The monitor command provides real-time monitoring of model training progress, tracking metrics like loss and accuracy, with optional plot generation.
Usage
neurenix monitor [options]
Options
| Option | Type | Default | Description |
|---|
--log-dir | string | logs | Directory containing training logs |
--refresh-rate | float | 1.0 | Refresh rate in seconds |
--metrics | string | loss,accuracy | Metrics to display (comma-separated) |
--output | string | None | Output file for monitoring data |
--plot | flag | false | Generate plots for metrics |
Examples
Basic monitoring
Monitoring training logs in 'logs'...
Metrics: loss, accuracy
Refresh rate: 1.0 seconds
Press Ctrl+C to stop monitoring.
Epoch 1:
loss: 0.6234
accuracy: 0.7812
Epoch 2:
loss: 0.5123
accuracy: 0.8234
Epoch 3:
loss: 0.4567
accuracy: 0.8456
...
Monitor specific metrics
neurenix monitor --metrics loss,accuracy,val_loss,val_accuracy
Monitoring training logs in 'logs'...
Metrics: loss, accuracy, val_loss, val_accuracy
Refresh rate: 1.0 seconds
Press Ctrl+C to stop monitoring.
Epoch 1:
loss: 0.6234
accuracy: 0.7812
val_loss: 0.6543
val_accuracy: 0.7656
...
Custom log directory
neurenix monitor --log-dir experiments/run_1/logs
Monitoring training logs in 'experiments/run_1/logs'...
Metrics: loss, accuracy
Refresh rate: 1.0 seconds
Press Ctrl+C to stop monitoring.
...
Faster refresh rate
neurenix monitor --refresh-rate 0.5
Monitoring training logs in 'logs'...
Metrics: loss, accuracy
Refresh rate: 0.5 seconds
Press Ctrl+C to stop monitoring.
...
Save monitoring data
neurenix monitor --output monitoring_data.csv
Monitoring training logs in 'logs'...
Metrics: loss, accuracy
Refresh rate: 1.0 seconds
Press Ctrl+C to stop monitoring.
Epoch 1:
loss: 0.6234
accuracy: 0.7812
...
Stopping monitoring...
This creates monitoring_data.csv:
epoch,loss,accuracy
1,0.6234,0.7812
2,0.5123,0.8234
3,0.4567,0.8456
Generate plots
Monitoring training logs in 'logs'...
Metrics: loss, accuracy
Refresh rate: 1.0 seconds
Press Ctrl+C to stop monitoring.
Epoch 1:
loss: 0.6234
accuracy: 0.7812
...
Stopping monitoring...
Plots saved to logs/plots
Complete monitoring setup
neurenix monitor \
--log-dir experiments/model_v1/logs \
--metrics loss,accuracy,val_loss,val_accuracy,lr \
--refresh-rate 2.0 \
--output monitoring.csv \
--plot
The monitor command reads JSON log files in the log directory:
{
"epoch": 1,
"loss": 0.6234,
"accuracy": 0.7812,
"val_loss": 0.6543,
"val_accuracy": 0.7656,
"lr": 0.001
}
Plot Generation
When --plot is enabled, individual plots are generated for each metric:
logs/plots/
├── loss_plot.png
├── accuracy_plot.png
├── val_loss_plot.png
└── val_accuracy_plot.png
Each plot shows the metric value versus epoch number.

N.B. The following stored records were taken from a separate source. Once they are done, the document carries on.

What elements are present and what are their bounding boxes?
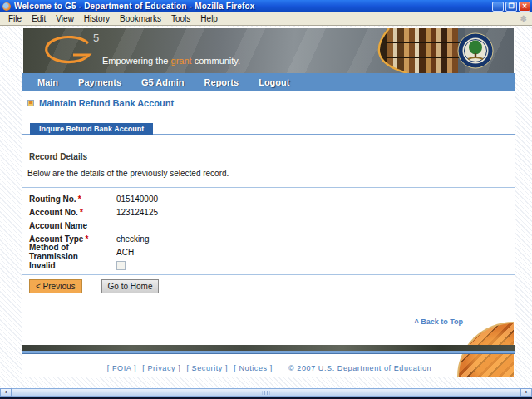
field-value: checking xyxy=(116,234,149,244)
field-label: Account No.* xyxy=(29,208,116,217)
go-to-home-button[interactable]: Go to Home xyxy=(101,279,160,293)
menu-tools[interactable]: Tools xyxy=(166,13,195,24)
field-row-account-name: Account Name xyxy=(22,219,515,232)
invalid-checkbox[interactable] xyxy=(116,261,126,270)
g5-logo-icon: 5 xyxy=(42,32,108,73)
minimize-button[interactable]: – xyxy=(492,2,504,12)
required-asterisk: * xyxy=(80,208,83,217)
menu-edit[interactable]: Edit xyxy=(27,13,51,24)
main-nav: Main Payments G5 Admin Reports Logout xyxy=(22,73,515,91)
required-asterisk: * xyxy=(78,195,81,204)
g5-logo-number: 5 xyxy=(93,32,99,44)
header-banner: 5 Empowering the grant community. xyxy=(23,28,514,73)
field-label: Account Name xyxy=(29,221,116,230)
content-card: 5 Empowering the grant community. xyxy=(22,27,515,377)
scrollbar-thumb[interactable] xyxy=(12,388,520,397)
field-row-account-no: Account No.* 123124125 xyxy=(22,205,515,219)
footer-link-notices[interactable]: [ Notices ] xyxy=(234,364,273,372)
menu-bookmarks[interactable]: Bookmarks xyxy=(115,13,166,24)
footer-link-security[interactable]: [ Security ] xyxy=(186,364,228,372)
section-description: Below are the details of the previously … xyxy=(27,169,515,178)
menu-bar: File Edit View History Bookmarks Tools H… xyxy=(0,12,532,26)
nav-payments[interactable]: Payments xyxy=(78,77,121,87)
firefox-icon xyxy=(2,2,11,11)
close-button[interactable]: ✕ xyxy=(519,2,530,12)
back-to-top-link[interactable]: ^ Back to Top xyxy=(414,318,463,326)
menu-view[interactable]: View xyxy=(51,13,79,24)
footer: [ FOIA ] [ Privacy ] [ Security ] [ Noti… xyxy=(22,364,515,372)
scrollbar-gripper xyxy=(263,391,270,395)
footer-divider-bar xyxy=(22,345,515,354)
field-label: Invalid xyxy=(29,261,116,270)
bookshelf-image xyxy=(356,28,466,73)
education-seal-icon xyxy=(457,32,494,72)
field-label: Method of Tranmission xyxy=(29,243,116,261)
divider-top xyxy=(22,187,515,188)
field-value: ACH xyxy=(116,248,134,257)
copyright-text: © 2007 U.S. Department of Education xyxy=(288,364,431,372)
throbber-icon: ✽ xyxy=(520,14,527,23)
tab-inquire-refund-bank-account[interactable]: Inquire Refund Bank Account xyxy=(30,123,153,135)
field-row-routing-no: Routing No.* 015140000 xyxy=(22,192,515,205)
tab-strip: Inquire Refund Bank Account xyxy=(22,123,515,135)
divider-bottom xyxy=(22,274,515,275)
nav-logout[interactable]: Logout xyxy=(259,77,289,87)
nav-g5-admin[interactable]: G5 Admin xyxy=(141,77,185,87)
window-title: Welcome to G5 - Department of Education … xyxy=(14,2,492,11)
required-asterisk: * xyxy=(85,234,88,244)
page-background: 5 Empowering the grant community. xyxy=(0,26,532,399)
scroll-right-arrow[interactable]: › xyxy=(520,388,532,397)
footer-link-foia[interactable]: [ FOIA ] xyxy=(107,364,136,372)
section-heading: Record Details xyxy=(29,152,515,161)
footer-link-privacy[interactable]: [ Privacy ] xyxy=(142,364,180,372)
field-value: 015140000 xyxy=(116,195,158,204)
field-label: Account Type* xyxy=(29,234,116,244)
menu-file[interactable]: File xyxy=(3,13,27,24)
previous-button[interactable]: < Previous xyxy=(29,279,82,293)
banner-tagline: Empowering the grant community. xyxy=(102,56,240,66)
window-titlebar[interactable]: Welcome to G5 - Department of Education … xyxy=(0,0,532,12)
nav-main[interactable]: Main xyxy=(37,77,58,87)
scroll-left-arrow[interactable]: ‹ xyxy=(0,388,12,397)
horizontal-scrollbar[interactable]: ‹ › xyxy=(0,388,532,397)
restore-button[interactable]: ❐ xyxy=(505,2,517,12)
menu-help[interactable]: Help xyxy=(195,13,223,24)
field-value: 123124125 xyxy=(116,208,158,217)
field-label: Routing No.* xyxy=(29,195,116,204)
page-title-icon xyxy=(27,100,34,106)
menu-history[interactable]: History xyxy=(79,13,115,24)
page-title: Maintain Refund Bank Account xyxy=(39,98,174,108)
field-row-method-of-tranmission: Method of Tranmission ACH xyxy=(22,245,515,259)
nav-reports[interactable]: Reports xyxy=(204,77,239,87)
field-row-invalid: Invalid xyxy=(22,259,515,272)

Requirement: Plot generation requires matplotlib. Install with: pip install matplotlib
Real-time Monitoring Workflow
Terminal 1: Start training
neurenix run train.py --epochs 100
Terminal 2: Monitor progress
neurenix monitor --refresh-rate 1.0 --plot
Press Ctrl+C when training completes to save plots.
Error Handling
Log directory not found
neurenix monitor --log-dir missing_logs
Error: Log directory 'missing_logs' not found.
No log files
Monitoring training logs in 'logs'...
Metrics: loss, accuracy
Refresh rate: 1.0 seconds
Press Ctrl+C to stop monitoring.
No log files found. Waiting for logs...
No log files found. Waiting for logs...
...
Matplotlib not available
...
Stopping monitoring...
Warning: matplotlib not available. Plots not generated.
Use Cases
1. Track long training runs
Monitor training that takes hours or days:
# Terminal 1
neurenix run train.py --epochs 200
# Terminal 2
neurenix monitor --refresh-rate 5.0 --output training_log.csv
2. Compare multiple metrics
Track training and validation metrics simultaneously:
neurenix monitor \
--metrics loss,val_loss,accuracy,val_accuracy \
--refresh-rate 1.0
3. Save training history
Export metrics for later analysis:
neurenix monitor \
--output experiments/model_v1/metrics.csv \
--plot
4. Monitor learning rate schedules
Track learning rate changes during training:
neurenix monitor --metrics loss,accuracy,lr
5. Remote training monitoring
Monitor training on a remote server:
# On remote server
neurenix run train.py
# Via SSH from local machine
ssh user@server "cd project && neurenix monitor --output -" | tee local_monitor.csv
Best Practices
1. Monitor multiple metrics
Track both training and validation metrics:
neurenix monitor \
--metrics loss,accuracy,val_loss,val_accuracy
2. Save monitoring data
Always save metrics for later analysis:
neurenix monitor \
--output experiments/$(date +%Y%m%d)/metrics.csv \
--plot
3. Adjust refresh rate based on epoch time
# Fast epochs (< 10 seconds)
neurenix monitor --refresh-rate 1.0
# Medium epochs (10-60 seconds)
neurenix monitor --refresh-rate 5.0
# Slow epochs (> 60 seconds)
neurenix monitor --refresh-rate 15.0
4. Generate plots for presentations
neurenix monitor \
--metrics loss,val_loss \
--plot \
--output final_metrics.csv
5. Use descriptive output paths
neurenix monitor \
--log-dir experiments/resnet50_run1/logs \
--output experiments/resnet50_run1/metrics.csv
Integration Examples
Monitoring script
#!/bin/bash
# Start training in background
neurenix run train.py --epochs 100 &
TRAIN_PID=$!
# Monitor training
neurenix monitor \
--metrics loss,accuracy,val_loss,val_accuracy \
--output metrics.csv \
--plot
# Wait for training to complete
wait $TRAIN_PID
echo "Training completed. Metrics saved to metrics.csv"
Python integration
import subprocess
import threading
def monitor_training(log_dir, output_file):
cmd = [
"neurenix", "monitor",
"--log-dir", log_dir,
"--output", output_file,
"--plot"
]
subprocess.run(cmd)
# Start monitoring in separate thread
monitor_thread = threading.Thread(
target=monitor_training,
args=("logs", "metrics.csv")
)
monitor_thread.start()
# Start training
subprocess.run(["neurenix", "run", "train.py"])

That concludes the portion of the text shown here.